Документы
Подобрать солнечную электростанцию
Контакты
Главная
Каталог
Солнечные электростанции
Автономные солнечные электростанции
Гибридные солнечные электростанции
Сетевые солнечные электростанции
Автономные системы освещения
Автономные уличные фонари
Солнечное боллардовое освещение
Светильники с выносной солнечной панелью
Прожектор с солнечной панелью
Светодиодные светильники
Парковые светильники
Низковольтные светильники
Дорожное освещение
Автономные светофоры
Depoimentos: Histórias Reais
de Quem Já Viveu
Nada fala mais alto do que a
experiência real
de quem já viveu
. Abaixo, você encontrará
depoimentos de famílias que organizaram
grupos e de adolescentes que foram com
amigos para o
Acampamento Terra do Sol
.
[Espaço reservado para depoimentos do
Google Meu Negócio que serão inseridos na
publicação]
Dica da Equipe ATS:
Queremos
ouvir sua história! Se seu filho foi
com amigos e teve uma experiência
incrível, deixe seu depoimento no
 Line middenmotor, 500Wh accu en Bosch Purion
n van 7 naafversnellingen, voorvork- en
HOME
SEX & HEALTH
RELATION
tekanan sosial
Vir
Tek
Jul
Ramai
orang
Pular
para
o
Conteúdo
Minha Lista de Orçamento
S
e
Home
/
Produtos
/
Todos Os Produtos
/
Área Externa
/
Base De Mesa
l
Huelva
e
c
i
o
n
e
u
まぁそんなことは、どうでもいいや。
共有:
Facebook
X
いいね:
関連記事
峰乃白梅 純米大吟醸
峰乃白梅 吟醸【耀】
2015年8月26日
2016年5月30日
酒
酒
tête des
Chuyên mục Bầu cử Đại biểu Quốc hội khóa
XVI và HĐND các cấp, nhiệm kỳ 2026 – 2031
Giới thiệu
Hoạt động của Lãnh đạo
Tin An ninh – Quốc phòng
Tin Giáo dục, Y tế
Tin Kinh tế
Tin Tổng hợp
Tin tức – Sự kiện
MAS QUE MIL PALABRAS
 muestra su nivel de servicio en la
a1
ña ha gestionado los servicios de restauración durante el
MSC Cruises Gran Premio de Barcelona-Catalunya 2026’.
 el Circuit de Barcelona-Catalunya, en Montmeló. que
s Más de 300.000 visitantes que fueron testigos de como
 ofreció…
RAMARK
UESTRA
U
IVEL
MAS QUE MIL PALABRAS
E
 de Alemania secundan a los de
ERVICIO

▸ What the task asks:
The full set of records is to be written out once more, word for word.

▸ Answer for this exercise:
Документы
Подобрать солнечную электростанцию
Контакты
Главная
Каталог
Солнечные электростанции
Автономные солнечные электростанции
Гибридные солнечные электростанции
Сетевые солнечные электростанции
Автономные системы освещения
Автономные уличные фонари
Солнечное боллардовое освещение
Светильники с выносной солнечной панелью
Прожектор с солнечной панелью
Светодиодные светильники
Парковые светильники
Низковольтные светильники
Дорожное освещение
Автономные светофоры
Depoimentos: Histórias Reais
de Quem Já Viveu
Nada fala mais alto do que a
experiência real
de quem já viveu
. Abaixo, você encontrará
depoimentos de famílias que organizaram
grupos e de adolescentes que foram com
amigos para o
Acampamento Terra do Sol
.
[Espaço reservado para depoimentos do
Google Meu Negócio que serão inseridos na
publicação]
Dica da Equipe ATS:
Queremos
ouvir sua história! Se seu filho foi
com amigos e teve uma experiência
incrível, deixe seu depoimento no
 Line middenmotor, 500Wh accu en Bosch Purion
n van 7 naafversnellingen, voorvork- en
HOME
SEX & HEALTH
RELATION
tekanan sosial
Vir
Tek
Jul
Ramai
orang
Pular
para
o
Conteúdo
Minha Lista de Orçamento
S
e
Home
/
Produtos
/
Todos Os Produtos
/
Área Externa
/
Base De Mesa
l
Huelva
e
c
i
o
n
e
u
まぁそんなことは、どうでもいいや。
共有:
Facebook
X
いいね:
関連記事
峰乃白梅 純米大吟醸
峰乃白梅 吟醸【耀】
2015年8月26日
2016年5月30日
酒
酒
tête des
Chuyên mục Bầu cử Đại biểu Quốc hội khóa
XVI và HĐND các cấp, nhiệm kỳ 2026 – 2031
Giới thiệu
Hoạt động của Lãnh đạo
Tin An ninh – Quốc phòng
Tin Giáo dục, Y tế
Tin Kinh tế
Tin Tổng hợp
Tin tức – Sự kiện
MAS QUE MIL PALABRAS
 muestra su nivel de servicio en la
a1
ña ha gestionado los servicios de restauración durante el
MSC Cruises Gran Premio de Barcelona-Catalunya 2026’.
 el Circuit de Barcelona-Catalunya, en Montmeló. que
s Más de 300.000 visitantes que fueron testigos de como
 ofreció…
RAMARK
UESTRA
U
IVEL
MAS QUE MIL PALABRAS
E
 de Alemania secundan a los de
ERVICIO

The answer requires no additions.